Brian Cody had sampled most of life’s buffet by the time Kilkenny played their first game of the Leinster SHC round robin in 2018 but he’d have been forgiven for wondering what exactly awaited him behind the grey stone walls of Parnell Park that evening.
indful of their capacity to occasionally get it together for a season, Cody had generally treated Dublin with respectful caution.
But this wasn’t a Dublin that he or anyone else had any proper sense of. It wasn’t Ger Cunningham’s Dublin or Anthony Daly’s.
It was Pat Gilroy’s Dublin hurling team and what exactly that looked like, even at the moment Kilkenny’s team bus lurched through the gates of Parnell Park, was still mostly guesswork.
“We were seen as a kind of a football management team going in but Anthony (Cunningham) gave that a bit of credibility,” reflected Mickey Whelan later that year.
On July 22, 2017, Ger Cunningham’s tenure as Dublin manager ended.
On August 15, betting was suspended with one bookmaker on Gilroy being his successor, his odds tumbling from 6/1 to 3/1 down to evens in the space of 24 hours before the book was closed.
The following day, the Dublin County Board chairman expressed bemusement at the development but that didn’t stop the whir of rumours.
Gilroy was eventually appointed on October 11.
By then, whether on a solo run or a hunch, he’d already started to move some pieces around the board.
According to Conal Keaney last year, Gilroy rang him “out of the blue”. . .“months before it was announced he was taking over”.
Keaney was 35. He hadn’t hurled at inter-county level in two years and had left Gilroy’s football squad at the end of 2010. But Gilroy’s straight-talking chimed.
“He had it all planned and he wanted me to be part of it.

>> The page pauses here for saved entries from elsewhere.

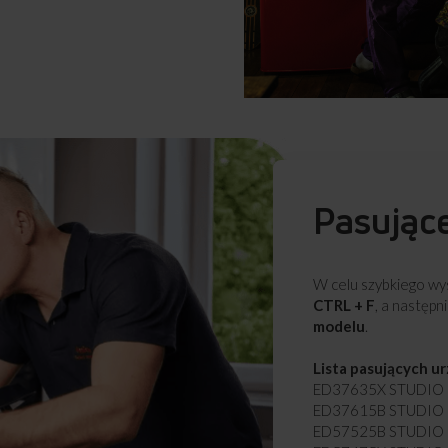
Pasując
W celu szybkiego wys
CTRL + F
, a następn
modelu
.
Lista pasujących u
ED37635X STUDIO (
ED37615B STUDIO 
ED57525B STUDIO P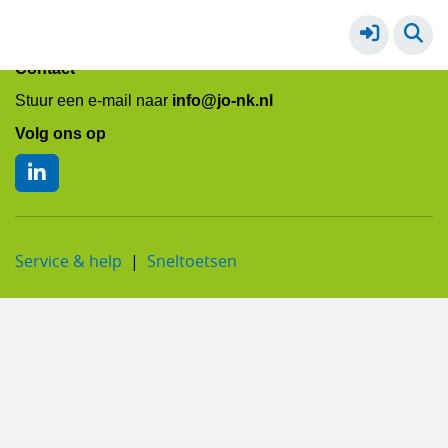
Algemeen - bij wie kan ik terecht
Meer
Contact
Stuur een e-mail naar
info@jo-nk.nl
Volg ons op
Service & help
Sneltoetsen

Sure why wouldn’t you go for that?”
Danny Sutcliffe, who left Cunningham’s divisive setup as he approached his peak, had already been summoned back from America by then too.

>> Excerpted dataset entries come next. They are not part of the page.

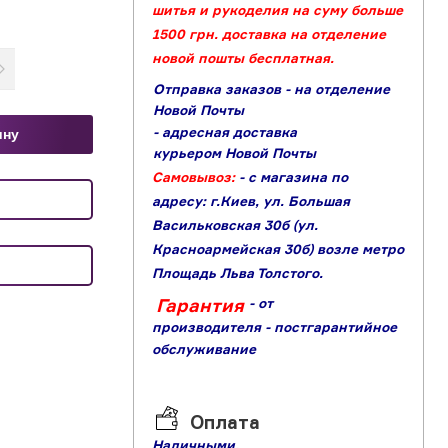
шитья и рукоделия на суму больше
1500 грн. доставка на отделение
новой пошты бесплатная.
Отправка заказов - на отделение
Новой Почты
- адресная доставка
ину
курьером Новой Почты
Самовывоз:
- с магазина по
адресу: г.Киев, ул. Большая
Васильковская 30б (ул.
Красноармейская 30б) возле метро
Площадь Льва Толстого.
Гарантия
- от
производителя
- постгарантийное
обслуживание
Оплата
Наличными,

Hence, two important blocks were stacked before Gilroy had even gotten the job.
Meanwhile, the reaction to Gilroy’s appointment ranged from bemusement all the way to intrigue.
When it was put to Gilroy that the surprise it generated stemmed from him not having played hurling at any serious level, he had joked: “There’s plenty of people who’d tell you I didn’t play football at any serious level either . . .”

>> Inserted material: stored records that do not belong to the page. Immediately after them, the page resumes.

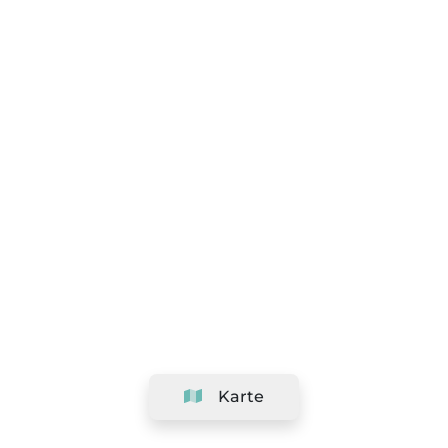
Karte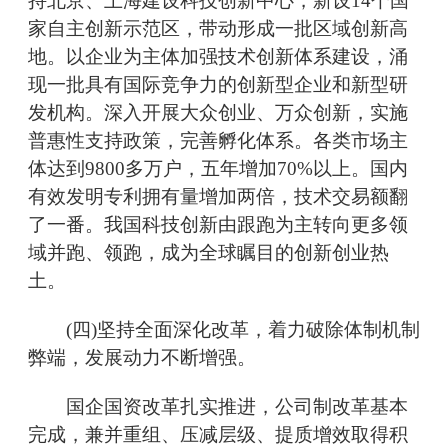
持北京、上海建设科技创新中心，新设14个国
家自主创新示范区，带动形成一批区域创新高
地。以企业为主体加强技术创新体系建设，涌
现一批具有国际竞争力的创新型企业和新型研
发机构。深入开展大众创业、万众创新，实施
普惠性支持政策，完善孵化体系。各类市场主
体达到9800多万户，五年增加70%以上。国内
有效发明专利拥有量增加两倍，技术交易额翻
了一番。我国科技创新由跟跑为主转向更多领
域并跑、领跑，成为全球瞩目的创新创业热
土。
(四)坚持全面深化改革，着力破除体制机制
弊端，发展动力不断增强。
国企国资改革扎实推进，公司制改革基本
完成，兼并重组、压减层级、提质增效取得积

The league was a disaster.
It began with a 10-point defeat to Offaly in Croke Park and featured assorted atrocities in Limerick (12 points) and Parnell Park, to Galway (six).
“We had to elevate the fitness levels,” Whelan later revealed. “That had to be done at the expense of the league. We knew we had to have them at their best to meet Kilkenny in the first round of the championship.”
What happened that evening in Parnell Park ranks along with Dublin hurling’s great heaving pile of what-might-have-beens.
Dublin led from the third minute to the 75th and at one stage were ahead by 3-15 to 0-19.
And yet it finished with a cliché: Kilkenny fighting and scrapping and eventually overwhelming the seeming inevitability of defeat.
A late Liam Blanchfield goal after what seemed to most people in Parnell Park like a push on Paddy Smyth deprived Dublin just a second championship win over Kilkenny since 1943.
Gilroy had been a grain of sand away from a stunning start to inter-county hurling manager-dom.
Another narrow loss in Wexford the following week cut Dublin’s summer painfully short and by September, Gilroy himself was gone; the demands of professional life rendering his work with the hurlers unsustainable.
“It just wasn’t possible,” Whelan explained. “He’s creating a lot of employment for people in South Africa.
“And there is a lot of other things now beyond hurling and football.”
For Kilkenny, an uncertain journey to Donnycarney but an early summer scare survived. An ambush avoided.
For Dublin, their surprise manager and their paltry historical record against esteemed guests in Parnell Park that day, it still rankles as one that got away.